Thanks to a structural-steel hat truss, the 10-story tower of the 240-ft-tall New United States Courthouse, Los Angeles, appears to balance on its core, hovering over the ground as if it were a sculpture on a pedestal.
The design, which elevates the bulk of the cube-shaped building off the ground and hangs it from the penthouse truss, improves defenses against vehicular assault at the street level. But minus perimeter columns at grade, the steel structure of the boxy tower was not self-supporting during construction. That meant some extra legwork—including an elaborate falsework system complete with hydraulic jacks—to build the $400-million courthouse, which is 70% complete.
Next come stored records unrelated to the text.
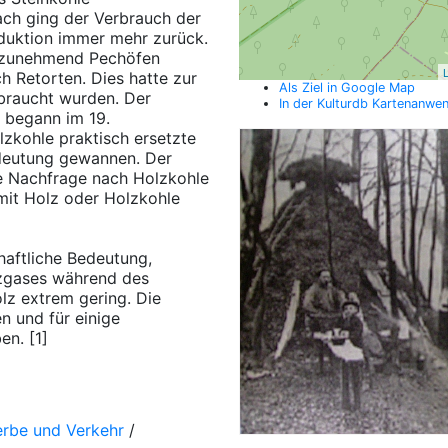
ach ging der Verbrauch der
oduktion immer mehr zurück.
 zunehmend Pechöfen
L
 Retorten. Dies hatte zur
Als Ziel in Google Map
braucht wurden. Der
In der Kulturdb Kartenanwe
i begann im 19.
lzkohle praktisch ersetzte
edeutung gewannen. Der
ke Nachfrage nach Holzkohle
it Holz oder Holzkohle
haftliche Bedeutung,
lzgases während des
z extrem gering. Die
n und für einige
n. [1]
erbe und Verkehr
/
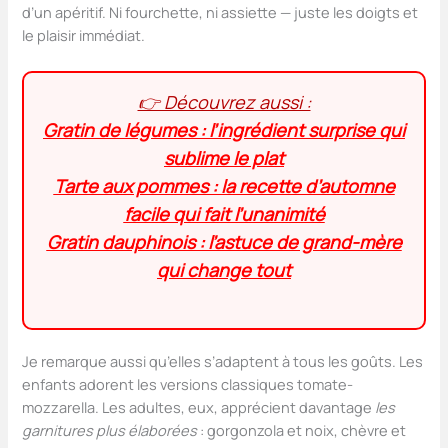
d’un apéritif. Ni fourchette, ni assiette — juste les doigts et
le plaisir immédiat.
👉 Découvrez aussi :
Gratin de légumes : l’ingrédient surprise qui
sublime le plat
Tarte aux pommes : la recette d’automne
facile qui fait l’unanimité
Gratin dauphinois : l’astuce de grand-mère
qui change tout
Je remarque aussi qu’elles s’adaptent à tous les goûts. Les
enfants adorent les versions classiques tomate-
mozzarella. Les adultes, eux, apprécient davantage
les
garnitures plus élaborées
: gorgonzola et noix, chèvre et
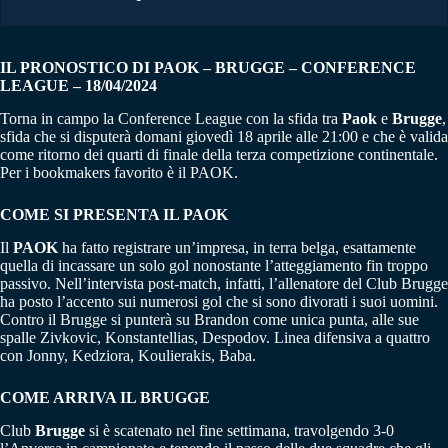
IL PRONOSTICO DI PAOK – BRUGGE – CONFERENCE
LEAGUE – 18/04/2024
Torna in campo la Conference League con la sfida tra
Paok
e
Brugge
,
sfida che si disputerà domani giovedì 18 aprile alle 21:00 e che è valida
come ritorno dei quarti di finale della terza competizione continentale.
Per i bookmakers favorito è il PAOK.
COME SI PRESENTA IL PAOK
Il
PAOK
ha fatto registrare un’impresa, in terra belga, esattamente
quella di incassare un solo gol nonostante l’atteggiamento fin troppo
passivo. Nell’intervista post-match, infatti, l’allenatore del Club Brugge
ha posto l’accento sui numerosi gol che si sono divorati i suoi uomini.
Contro il Brugge si punterà su Brandon come unica punta, alle sue
spalle Zivkovic, Konstantellias, Despodov. Linea difensiva a quattro
con Jonny, Kedziora, Koulierakis, Baba.
COME ARRIVA IL BRUGGE
Club
Brugge
si è scatenato nel fine settimana, travolgendo 3-0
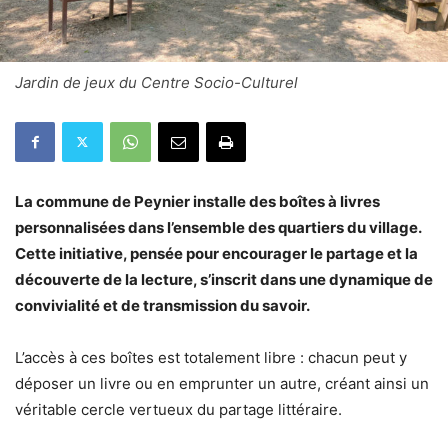
Jardin de jeux du Centre Socio-Culturel
La commune de Peynier installe des boîtes à livres
personnalisées dans l’ensemble des quartiers du village.
Cette initiative, pensée pour encourager le partage et la
découverte de la lecture, s’inscrit dans une dynamique de
convivialité et de transmission du savoir.
L’accès à ces boîtes est totalement libre : chacun peut y
déposer un livre ou en emprunter un autre, créant ainsi un
véritable cercle vertueux du partage littéraire.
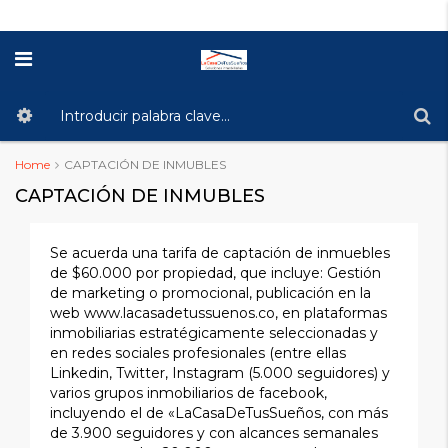
Home
CAPTACIÓN DE INMUBLES
CAPTACIÓN DE INMUBLES
Se acuerda una tarifa de captación de inmuebles
de $60.000 por propiedad, que incluye: Gestión
de marketing o promocional, publicación en la
web www.lacasadetussuenos.co, en plataformas
inmobiliarias estratégicamente seleccionadas y
en redes sociales profesionales (entre ellas
Linkedin, Twitter, Instagram (5.000 seguidores) y
varios grupos inmobiliarios de facebook,
incluyendo el de «LaCasaDeTusSueños, con más
de 3.900 seguidores y con alcances semanales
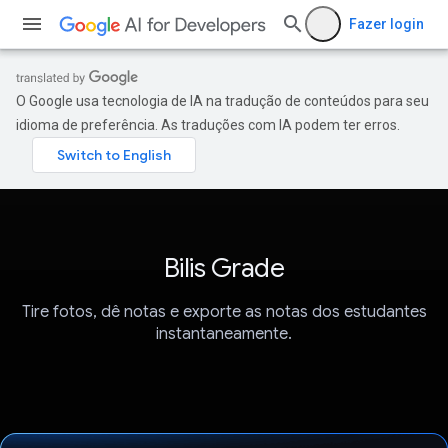
Fazer login
O Google usa tecnologia de IA na tradução de conteúdos para seu
idioma de preferência. As traduções com IA podem ter erros.
Bilis Grade
Tire fotos, dê notas e exporte as notas dos estudantes
instantaneamente.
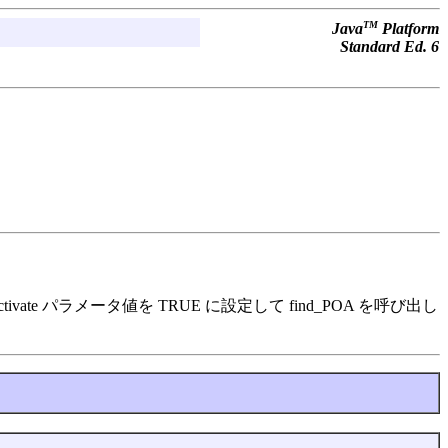
TM
Java
Platform
Standard Ed. 6
e パラメータ値を TRUE に設定して find_POA を呼び出し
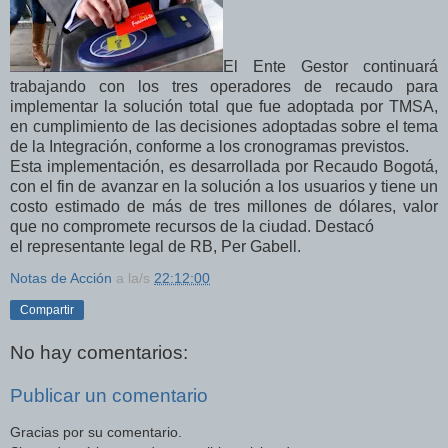
El Ente Gestor continuará
trabajando con los tres operadores de recaudo para
implementar la solución total que fue adoptada por TMSA,
en cumplimiento de las decisiones adoptadas sobre el tema
de la Integración, conforme a los cronogramas previstos.
Esta implementación, es desarrollada por Recaudo Bogotá,
con el fin de avanzar en la solución a los usuarios y tiene un
costo estimado de más de tres millones de dólares, valor
que no compromete recursos de la ciudad. Destacó
el representante legal de RB, Per Gabell.
Notas de Acción
a la/s
22:12:00
Compartir
No hay comentarios:
Publicar un comentario
Gracias por su comentario.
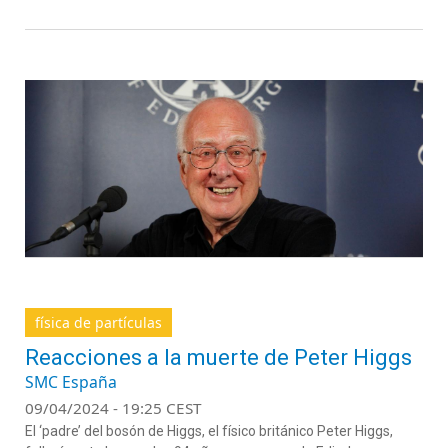
física de partículas
Reacciones a la muerte de Peter Higgs
SMC España
09/04/2024 - 19:25 CEST
El ‘padre’ del bosón de Higgs, el físico británico Peter Higgs,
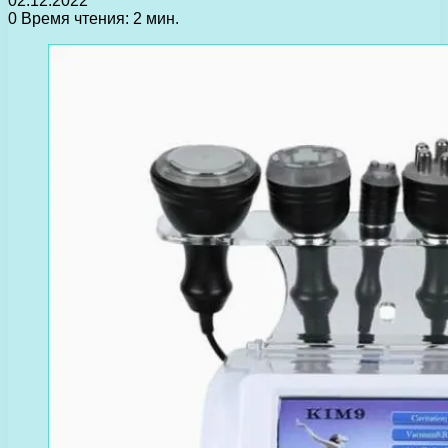
02.12.2022
0
Время чтения: 2 мин.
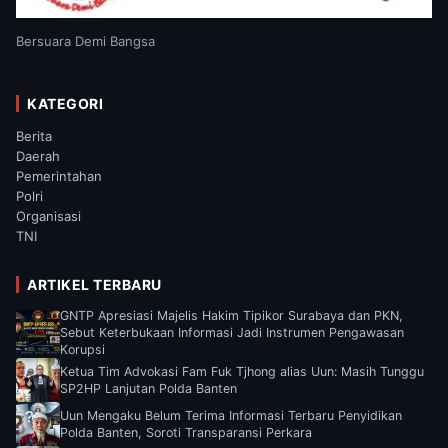
Bersuara Demi Bangsa
KATEGORI
Berita
Daerah
Pemerintahan
Polri
Organisasi
TNI
ARTIKEL TERBARU
GNTP Apresiasi Majelis Hakim Tipikor Surabaya dan PKN,
Sebut Keterbukaan Informasi Jadi Instrumen Pengawasan
Korupsi
Ketua Tim Advokasi Fam Fuk Tjhong alias Uun: Masih Tunggu
SP2HP Lanjutan Polda Banten
Uun Mengaku Belum Terima Informasi Terbaru Penyidikan
Polda Banten, Soroti Transparansi Perkara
“In a typical building, you have perimeter columns that meet the ground,” says Mark Sarkisian, structural and seismic engineering partner in the San Francisco office of the project’s architect-engineer Skidmore, Owings & Merrill LLP (SOM). “In this case, those perimeter elements don’t reach the ground,” he adds. They stop at the second floor.
“Since we had a building with a cantilevered perimeter that wouldn’t support itself until we completed the hat truss, it was our job to design and deliver falsework,” says Bob Hazleton, vice president of the Herrick Corp., the job’s Stockton, Calif.-based steel fabricator-erector.
The falsework was a system of 24 stilts—42-in.-dia pipe columns—around the perimeter of the 220-ft square building. Each 50-ft-tall stilt was installed below a permanent column location so that each perimeter column could be erected directly on top of it.
In essence, the stilts served as perimeter columns up to the second level. That strategy allowed a conventional construction sequence of the steel frame, says Sarkisian.
Clark Construction Group of California started work on the courthouse in August 2013 under a design-build contract with the U.S. General Services Administration. The courthouse, which sits on a sloping 3.6-acre site, is on time and on budget, says Duane Allen, GSA’s project manager. He credits the design-build process for keeping the courthouse on track for its opening next July.
The building, which contains 24 courtrooms and 32 judges’ chambers, will house the U.S. district court and central district court of California.
The 600-ton hat truss consists of an orthogonal grid of twelve 220-ft-long structural-steel trusses that span opposing perimeter columns across the top of the building’s reinforced-concrete shear-wall core. Each 17-ft-deep truss is composed of welded-steel, wide-flange top and bottom chords. Trusses are embedded in the core walls.
Buckling-restrained braces in the trusses link the core wall elements. “The braces significantly reduce drift and increase the performance of the system,” says Sarkisian.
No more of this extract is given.